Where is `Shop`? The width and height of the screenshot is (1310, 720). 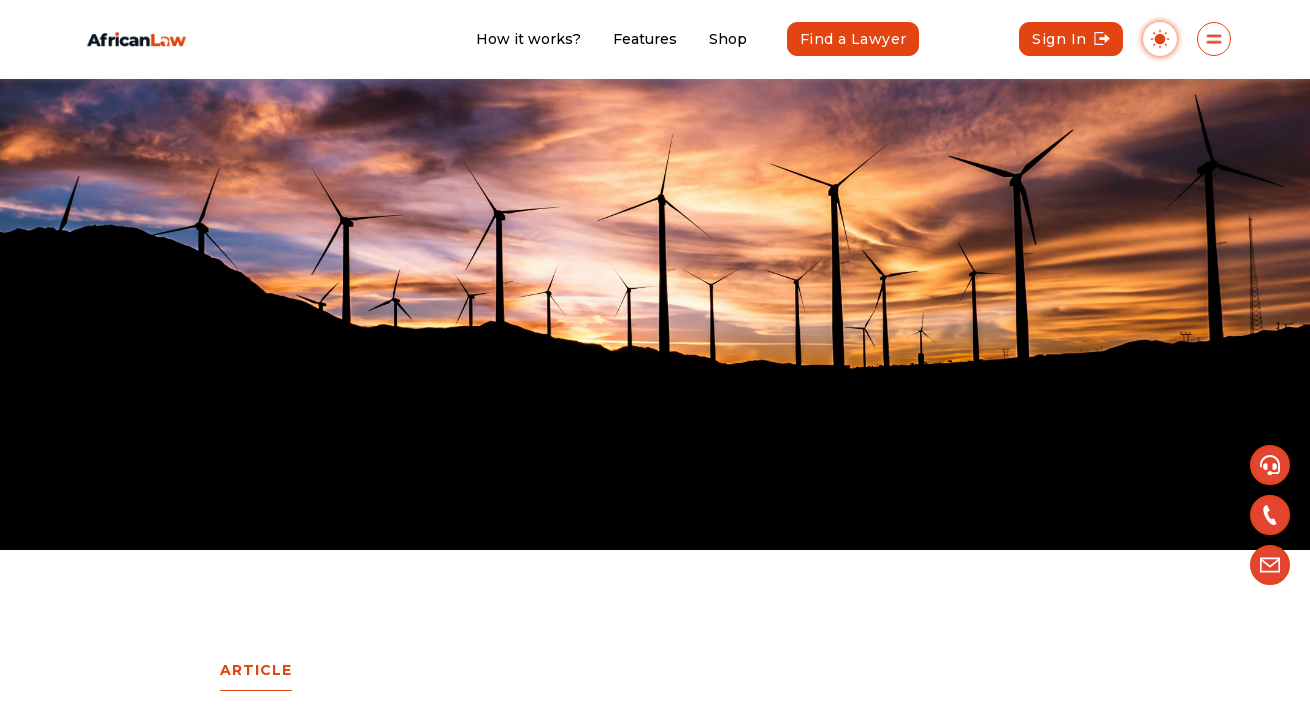 Shop is located at coordinates (728, 39).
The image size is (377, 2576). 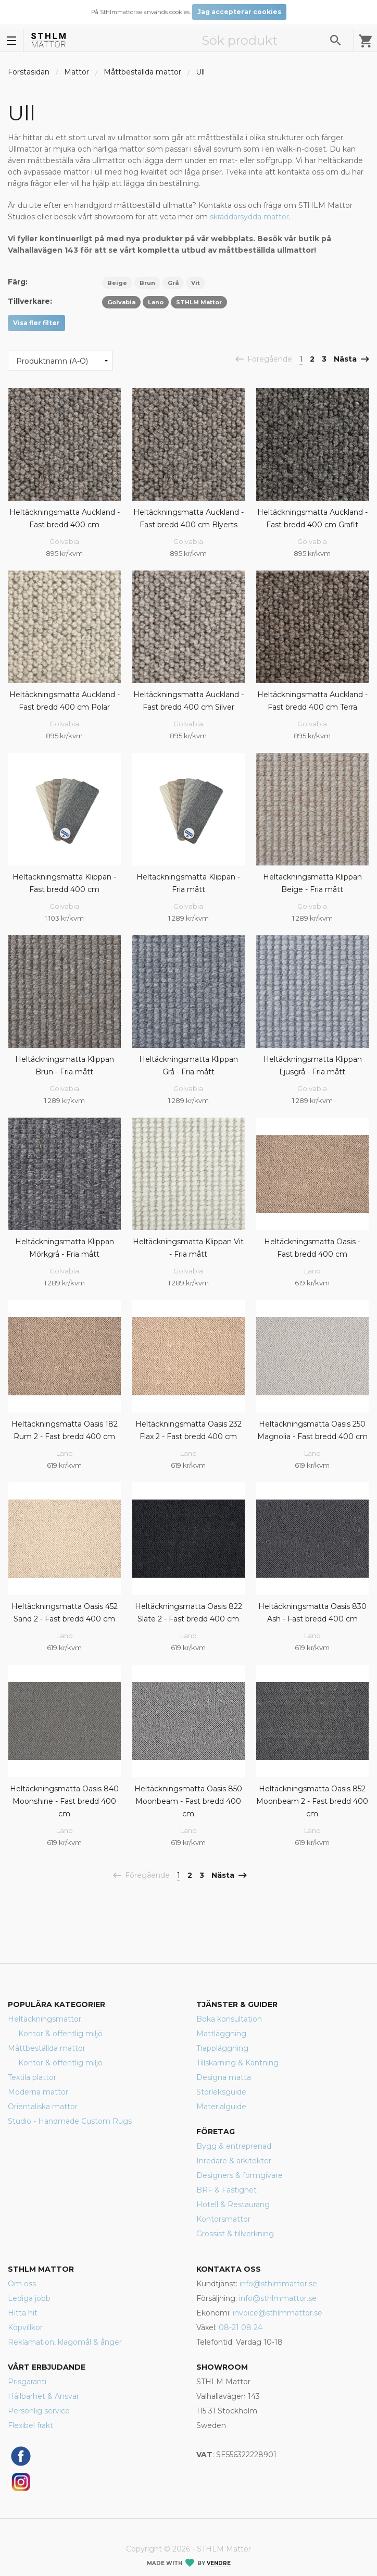 What do you see at coordinates (223, 2219) in the screenshot?
I see `Kontorsmattor` at bounding box center [223, 2219].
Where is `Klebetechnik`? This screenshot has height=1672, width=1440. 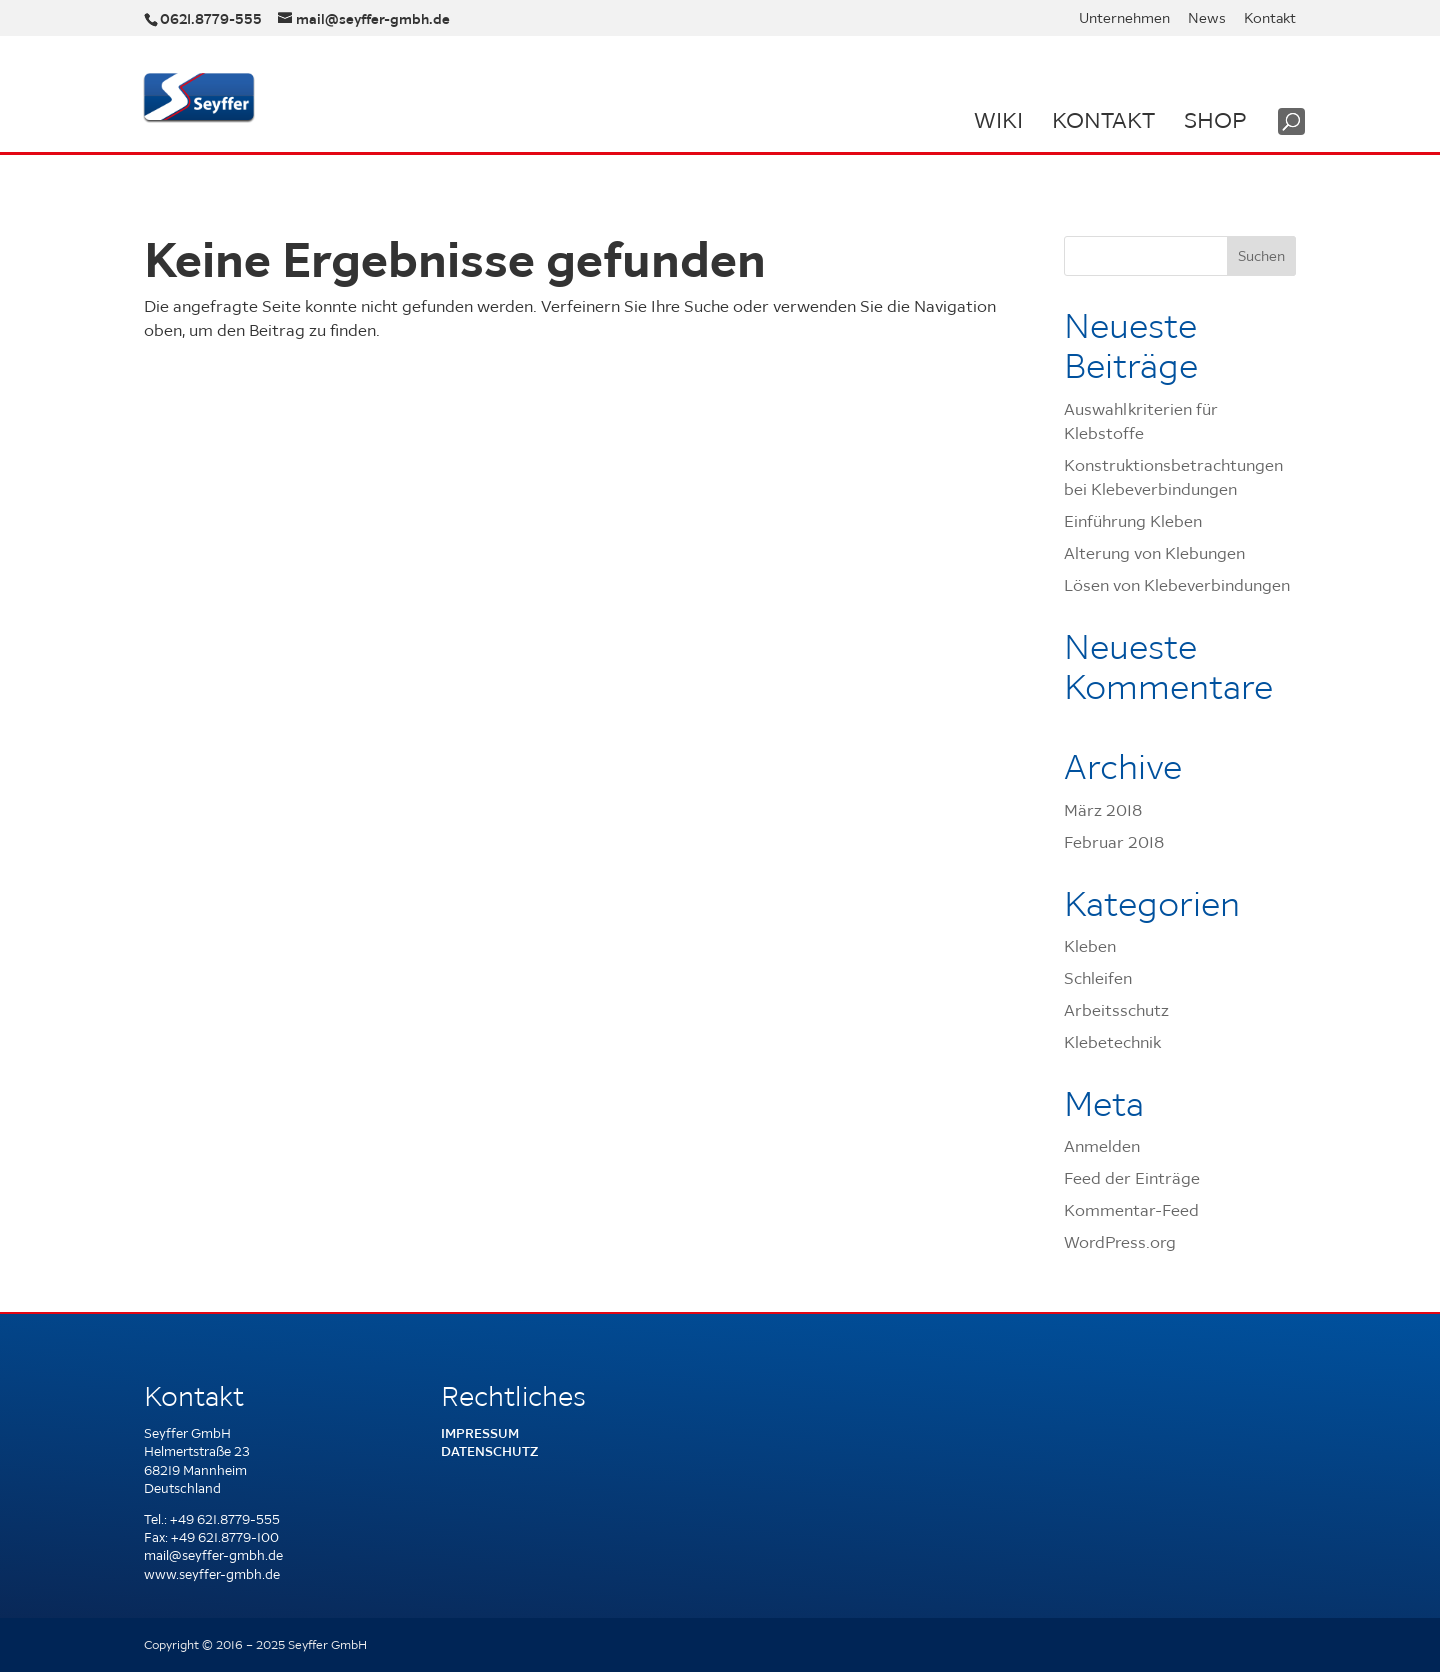
Klebetechnik is located at coordinates (1112, 1042).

WORK TO COMPLETE ::
Here the lines from the one containing "has height=1672, width=1440." through the end of the material are to be copied exactly, with the pictures omitted.

ANSWER BELOW ::
Where is `Klebetechnik`? This screenshot has height=1672, width=1440. 
Klebetechnik is located at coordinates (1112, 1042).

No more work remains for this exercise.